==== SUPPLIED INFORMATION
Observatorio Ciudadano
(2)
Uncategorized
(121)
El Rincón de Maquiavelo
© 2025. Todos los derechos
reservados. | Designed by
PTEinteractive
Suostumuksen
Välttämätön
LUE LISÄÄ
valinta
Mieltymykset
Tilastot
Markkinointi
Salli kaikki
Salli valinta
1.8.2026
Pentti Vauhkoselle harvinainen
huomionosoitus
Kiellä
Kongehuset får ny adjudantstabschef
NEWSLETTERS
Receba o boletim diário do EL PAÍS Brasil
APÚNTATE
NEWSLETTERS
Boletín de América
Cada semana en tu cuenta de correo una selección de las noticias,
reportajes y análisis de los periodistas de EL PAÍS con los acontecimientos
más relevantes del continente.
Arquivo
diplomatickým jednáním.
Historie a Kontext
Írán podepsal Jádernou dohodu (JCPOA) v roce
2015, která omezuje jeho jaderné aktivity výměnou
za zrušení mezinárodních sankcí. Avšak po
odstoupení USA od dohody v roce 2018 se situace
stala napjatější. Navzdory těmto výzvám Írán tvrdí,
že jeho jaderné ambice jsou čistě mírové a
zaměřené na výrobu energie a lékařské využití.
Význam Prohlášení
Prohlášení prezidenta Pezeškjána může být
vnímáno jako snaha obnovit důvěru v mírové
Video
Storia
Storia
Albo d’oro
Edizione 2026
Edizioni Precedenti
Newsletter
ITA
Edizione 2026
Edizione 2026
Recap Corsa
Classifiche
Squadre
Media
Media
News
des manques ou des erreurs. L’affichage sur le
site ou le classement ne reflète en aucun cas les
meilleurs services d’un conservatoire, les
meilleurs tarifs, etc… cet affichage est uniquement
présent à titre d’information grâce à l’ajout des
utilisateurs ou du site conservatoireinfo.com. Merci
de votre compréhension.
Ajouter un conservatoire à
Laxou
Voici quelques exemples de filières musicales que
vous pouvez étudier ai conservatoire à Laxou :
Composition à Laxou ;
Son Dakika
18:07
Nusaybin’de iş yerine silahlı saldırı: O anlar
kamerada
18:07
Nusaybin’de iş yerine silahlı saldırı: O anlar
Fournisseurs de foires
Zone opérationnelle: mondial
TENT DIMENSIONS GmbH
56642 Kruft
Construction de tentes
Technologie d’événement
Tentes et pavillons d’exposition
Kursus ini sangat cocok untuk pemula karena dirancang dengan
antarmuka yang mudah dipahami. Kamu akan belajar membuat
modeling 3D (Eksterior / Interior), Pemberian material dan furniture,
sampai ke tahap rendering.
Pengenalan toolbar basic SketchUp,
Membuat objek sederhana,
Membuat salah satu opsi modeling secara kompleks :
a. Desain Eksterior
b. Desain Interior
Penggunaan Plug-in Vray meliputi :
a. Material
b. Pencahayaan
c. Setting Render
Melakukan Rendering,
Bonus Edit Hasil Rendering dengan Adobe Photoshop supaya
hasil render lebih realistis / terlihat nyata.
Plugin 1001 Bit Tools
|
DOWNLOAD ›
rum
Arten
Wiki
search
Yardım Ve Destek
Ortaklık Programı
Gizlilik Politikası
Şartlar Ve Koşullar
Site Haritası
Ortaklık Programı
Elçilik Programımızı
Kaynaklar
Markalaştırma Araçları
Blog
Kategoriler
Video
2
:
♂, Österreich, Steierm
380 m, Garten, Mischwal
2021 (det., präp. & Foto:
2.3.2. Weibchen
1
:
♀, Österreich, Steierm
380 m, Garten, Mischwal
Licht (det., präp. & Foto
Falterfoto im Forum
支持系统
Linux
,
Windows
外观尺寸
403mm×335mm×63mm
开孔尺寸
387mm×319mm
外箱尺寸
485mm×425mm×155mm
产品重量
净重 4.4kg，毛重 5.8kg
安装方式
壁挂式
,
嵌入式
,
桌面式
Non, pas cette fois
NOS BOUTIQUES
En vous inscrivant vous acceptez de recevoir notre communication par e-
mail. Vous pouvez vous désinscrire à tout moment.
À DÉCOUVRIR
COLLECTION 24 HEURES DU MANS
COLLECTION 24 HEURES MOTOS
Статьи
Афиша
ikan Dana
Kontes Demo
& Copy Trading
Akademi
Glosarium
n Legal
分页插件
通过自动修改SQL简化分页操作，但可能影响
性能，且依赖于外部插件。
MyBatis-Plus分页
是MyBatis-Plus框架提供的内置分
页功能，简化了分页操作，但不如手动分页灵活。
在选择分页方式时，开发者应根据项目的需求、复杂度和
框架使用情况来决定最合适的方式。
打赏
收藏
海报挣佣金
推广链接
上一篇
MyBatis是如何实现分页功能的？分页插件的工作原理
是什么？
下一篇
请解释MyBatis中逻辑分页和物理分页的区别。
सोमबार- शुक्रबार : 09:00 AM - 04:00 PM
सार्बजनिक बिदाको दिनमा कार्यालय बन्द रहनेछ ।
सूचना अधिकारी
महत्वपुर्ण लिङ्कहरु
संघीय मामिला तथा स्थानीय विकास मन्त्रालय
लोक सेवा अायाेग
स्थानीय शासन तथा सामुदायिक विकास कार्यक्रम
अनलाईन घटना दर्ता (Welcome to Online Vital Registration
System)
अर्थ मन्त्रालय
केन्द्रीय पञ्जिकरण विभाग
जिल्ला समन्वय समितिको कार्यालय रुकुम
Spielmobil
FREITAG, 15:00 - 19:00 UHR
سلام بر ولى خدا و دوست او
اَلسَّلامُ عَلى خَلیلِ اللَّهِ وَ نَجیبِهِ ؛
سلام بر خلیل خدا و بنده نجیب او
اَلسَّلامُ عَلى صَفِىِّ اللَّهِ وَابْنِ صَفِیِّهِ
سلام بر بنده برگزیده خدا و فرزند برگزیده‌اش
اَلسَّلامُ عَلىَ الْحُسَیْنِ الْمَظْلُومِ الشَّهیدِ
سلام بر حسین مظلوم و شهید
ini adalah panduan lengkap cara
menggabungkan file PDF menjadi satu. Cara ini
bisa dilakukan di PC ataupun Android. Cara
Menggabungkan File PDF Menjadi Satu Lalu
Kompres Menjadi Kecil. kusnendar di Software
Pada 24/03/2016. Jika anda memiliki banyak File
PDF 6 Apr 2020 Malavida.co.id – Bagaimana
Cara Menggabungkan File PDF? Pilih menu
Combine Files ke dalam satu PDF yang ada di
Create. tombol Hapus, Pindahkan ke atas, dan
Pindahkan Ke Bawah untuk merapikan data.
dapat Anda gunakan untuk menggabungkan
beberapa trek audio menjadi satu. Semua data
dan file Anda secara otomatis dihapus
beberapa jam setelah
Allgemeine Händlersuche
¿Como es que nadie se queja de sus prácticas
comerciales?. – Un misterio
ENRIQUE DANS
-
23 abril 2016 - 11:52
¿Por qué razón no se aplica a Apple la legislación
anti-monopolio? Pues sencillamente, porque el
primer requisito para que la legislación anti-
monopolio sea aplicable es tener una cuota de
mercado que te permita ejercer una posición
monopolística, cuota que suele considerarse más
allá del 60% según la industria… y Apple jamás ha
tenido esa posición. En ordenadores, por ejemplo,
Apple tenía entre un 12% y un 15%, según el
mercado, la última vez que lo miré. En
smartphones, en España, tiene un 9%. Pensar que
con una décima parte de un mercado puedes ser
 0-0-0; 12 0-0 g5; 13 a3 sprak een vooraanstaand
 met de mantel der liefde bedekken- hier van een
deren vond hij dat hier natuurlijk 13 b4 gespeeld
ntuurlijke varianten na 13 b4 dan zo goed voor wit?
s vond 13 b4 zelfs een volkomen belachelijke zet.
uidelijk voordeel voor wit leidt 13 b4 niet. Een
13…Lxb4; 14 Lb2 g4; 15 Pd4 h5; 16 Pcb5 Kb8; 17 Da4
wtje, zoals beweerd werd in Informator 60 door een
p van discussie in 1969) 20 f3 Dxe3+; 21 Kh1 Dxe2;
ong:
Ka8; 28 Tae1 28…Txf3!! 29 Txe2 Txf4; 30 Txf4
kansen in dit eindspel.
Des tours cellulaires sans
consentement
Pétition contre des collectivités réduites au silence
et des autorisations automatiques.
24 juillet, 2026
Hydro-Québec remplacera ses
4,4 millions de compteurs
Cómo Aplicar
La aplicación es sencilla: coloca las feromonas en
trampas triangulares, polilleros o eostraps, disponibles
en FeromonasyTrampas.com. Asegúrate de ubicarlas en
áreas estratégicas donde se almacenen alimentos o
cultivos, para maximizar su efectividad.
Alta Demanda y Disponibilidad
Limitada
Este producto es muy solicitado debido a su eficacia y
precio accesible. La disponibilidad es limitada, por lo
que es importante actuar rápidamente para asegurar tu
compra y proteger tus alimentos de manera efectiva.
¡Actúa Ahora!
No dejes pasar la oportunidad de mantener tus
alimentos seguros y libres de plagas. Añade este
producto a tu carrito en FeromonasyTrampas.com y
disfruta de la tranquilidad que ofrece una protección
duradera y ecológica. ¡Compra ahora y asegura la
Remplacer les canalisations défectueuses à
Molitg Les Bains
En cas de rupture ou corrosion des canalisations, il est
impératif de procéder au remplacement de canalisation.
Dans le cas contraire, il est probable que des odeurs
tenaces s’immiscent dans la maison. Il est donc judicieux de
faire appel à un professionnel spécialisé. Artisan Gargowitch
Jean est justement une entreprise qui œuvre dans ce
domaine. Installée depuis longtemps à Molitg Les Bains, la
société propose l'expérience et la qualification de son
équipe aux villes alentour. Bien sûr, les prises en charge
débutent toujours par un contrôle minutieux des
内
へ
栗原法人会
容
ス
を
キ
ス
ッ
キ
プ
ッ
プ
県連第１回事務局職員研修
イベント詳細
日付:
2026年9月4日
========
(TASK PROMPT) Tally the lines in the records that contain the word "Laxou"; the answer is that number and nothing more.

(COMPLETED TASK) 3